# What you need to do:
With every mark kept, transcribe all of the records.

# Records:
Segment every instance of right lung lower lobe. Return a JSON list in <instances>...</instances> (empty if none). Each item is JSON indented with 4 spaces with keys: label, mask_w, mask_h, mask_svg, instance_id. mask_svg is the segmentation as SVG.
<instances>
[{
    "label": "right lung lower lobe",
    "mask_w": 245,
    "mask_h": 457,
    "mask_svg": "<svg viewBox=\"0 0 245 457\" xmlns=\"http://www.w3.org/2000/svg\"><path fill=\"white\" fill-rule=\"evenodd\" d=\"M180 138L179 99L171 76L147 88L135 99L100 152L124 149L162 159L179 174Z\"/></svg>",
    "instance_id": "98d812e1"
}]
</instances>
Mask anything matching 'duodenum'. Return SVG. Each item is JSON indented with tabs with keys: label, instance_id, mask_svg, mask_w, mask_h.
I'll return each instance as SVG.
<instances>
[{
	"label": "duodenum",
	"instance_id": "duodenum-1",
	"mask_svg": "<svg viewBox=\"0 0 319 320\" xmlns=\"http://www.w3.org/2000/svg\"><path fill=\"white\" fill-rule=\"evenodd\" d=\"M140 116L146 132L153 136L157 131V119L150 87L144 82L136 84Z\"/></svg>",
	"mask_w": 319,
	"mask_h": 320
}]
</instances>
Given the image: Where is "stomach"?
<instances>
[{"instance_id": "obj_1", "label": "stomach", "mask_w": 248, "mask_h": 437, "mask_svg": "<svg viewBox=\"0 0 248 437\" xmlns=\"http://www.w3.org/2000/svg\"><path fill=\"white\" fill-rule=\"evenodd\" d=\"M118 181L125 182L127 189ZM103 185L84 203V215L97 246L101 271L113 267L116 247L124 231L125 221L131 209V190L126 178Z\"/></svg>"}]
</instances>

# Task answer:
Segment every instance of right lung lower lobe. Return a JSON list in <instances>...</instances> (empty if none). Each item is JSON indented with 4 spaces with keys: label, mask_w, mask_h, mask_svg, instance_id. mask_svg is the segmentation as SVG.
<instances>
[{
    "label": "right lung lower lobe",
    "mask_w": 245,
    "mask_h": 457,
    "mask_svg": "<svg viewBox=\"0 0 245 457\" xmlns=\"http://www.w3.org/2000/svg\"><path fill=\"white\" fill-rule=\"evenodd\" d=\"M180 138L179 99L171 76L147 88L135 99L100 152L124 149L162 159L179 174Z\"/></svg>",
    "instance_id": "98d812e1"
}]
</instances>
Mask anything matching 'duodenum'. Return SVG. Each item is JSON indented with tabs with keys: label, instance_id, mask_svg, mask_w, mask_h.
I'll return each instance as SVG.
<instances>
[{
	"label": "duodenum",
	"instance_id": "duodenum-1",
	"mask_svg": "<svg viewBox=\"0 0 319 320\" xmlns=\"http://www.w3.org/2000/svg\"><path fill=\"white\" fill-rule=\"evenodd\" d=\"M140 116L146 132L153 136L157 131V119L150 87L144 82L136 84Z\"/></svg>",
	"mask_w": 319,
	"mask_h": 320
}]
</instances>
Given the image: Where is "stomach"?
<instances>
[{"instance_id": "obj_1", "label": "stomach", "mask_w": 248, "mask_h": 437, "mask_svg": "<svg viewBox=\"0 0 248 437\" xmlns=\"http://www.w3.org/2000/svg\"><path fill=\"white\" fill-rule=\"evenodd\" d=\"M118 181L125 182L127 189ZM103 185L84 203V215L97 246L101 271L113 267L116 247L124 231L125 221L131 209V190L126 178Z\"/></svg>"}]
</instances>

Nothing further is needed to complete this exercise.